* _Requirement_:
Lines in the entries below where the word "масла" shows up should each be copied.

* _Records for this task_:

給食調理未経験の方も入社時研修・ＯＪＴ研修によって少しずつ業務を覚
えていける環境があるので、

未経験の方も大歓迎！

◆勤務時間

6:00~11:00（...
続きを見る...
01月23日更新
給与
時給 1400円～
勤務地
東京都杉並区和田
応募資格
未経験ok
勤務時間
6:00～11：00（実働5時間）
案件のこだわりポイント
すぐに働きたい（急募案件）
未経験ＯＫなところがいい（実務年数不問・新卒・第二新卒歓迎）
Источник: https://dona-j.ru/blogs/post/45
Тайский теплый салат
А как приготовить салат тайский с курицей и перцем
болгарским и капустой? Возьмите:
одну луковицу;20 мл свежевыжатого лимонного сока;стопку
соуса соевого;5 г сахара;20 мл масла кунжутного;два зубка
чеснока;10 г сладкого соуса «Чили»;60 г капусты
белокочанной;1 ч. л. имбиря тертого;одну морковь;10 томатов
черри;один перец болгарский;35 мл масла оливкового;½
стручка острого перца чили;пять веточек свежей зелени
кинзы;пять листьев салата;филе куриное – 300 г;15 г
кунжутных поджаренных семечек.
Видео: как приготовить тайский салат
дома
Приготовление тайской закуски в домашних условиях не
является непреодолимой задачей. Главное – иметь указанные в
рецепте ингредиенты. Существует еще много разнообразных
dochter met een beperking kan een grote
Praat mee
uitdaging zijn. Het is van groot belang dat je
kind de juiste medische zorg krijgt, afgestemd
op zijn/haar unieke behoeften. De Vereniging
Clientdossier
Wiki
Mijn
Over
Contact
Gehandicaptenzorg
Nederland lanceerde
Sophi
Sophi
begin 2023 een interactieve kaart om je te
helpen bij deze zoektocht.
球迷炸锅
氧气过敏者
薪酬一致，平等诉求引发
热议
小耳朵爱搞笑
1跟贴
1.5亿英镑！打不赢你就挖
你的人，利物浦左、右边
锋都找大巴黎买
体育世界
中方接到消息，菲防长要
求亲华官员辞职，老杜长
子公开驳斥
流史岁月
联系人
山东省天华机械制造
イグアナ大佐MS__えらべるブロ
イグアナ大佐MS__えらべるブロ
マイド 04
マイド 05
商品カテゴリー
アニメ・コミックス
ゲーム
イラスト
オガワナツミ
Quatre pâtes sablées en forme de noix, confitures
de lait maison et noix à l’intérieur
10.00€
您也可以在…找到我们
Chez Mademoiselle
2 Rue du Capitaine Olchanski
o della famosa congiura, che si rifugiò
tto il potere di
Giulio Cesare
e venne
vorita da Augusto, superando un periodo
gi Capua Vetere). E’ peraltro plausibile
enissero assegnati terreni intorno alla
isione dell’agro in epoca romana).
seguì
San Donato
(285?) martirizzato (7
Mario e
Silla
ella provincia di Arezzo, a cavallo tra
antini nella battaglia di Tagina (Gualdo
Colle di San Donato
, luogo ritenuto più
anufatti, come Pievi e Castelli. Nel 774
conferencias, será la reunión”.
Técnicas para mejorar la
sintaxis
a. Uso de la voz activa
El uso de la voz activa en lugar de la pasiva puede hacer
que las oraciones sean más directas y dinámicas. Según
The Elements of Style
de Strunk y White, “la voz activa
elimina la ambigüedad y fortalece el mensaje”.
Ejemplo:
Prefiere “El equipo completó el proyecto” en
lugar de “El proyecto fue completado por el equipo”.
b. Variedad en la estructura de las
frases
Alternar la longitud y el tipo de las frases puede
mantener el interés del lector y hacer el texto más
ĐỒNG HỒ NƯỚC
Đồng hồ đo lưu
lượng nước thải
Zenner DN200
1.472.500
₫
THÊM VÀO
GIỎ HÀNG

* _Reply_:
соуса соевого;5 г сахара;20 мл масла кунжутного;два зубка
черри;один перец болгарский;35 мл масла оливкового;½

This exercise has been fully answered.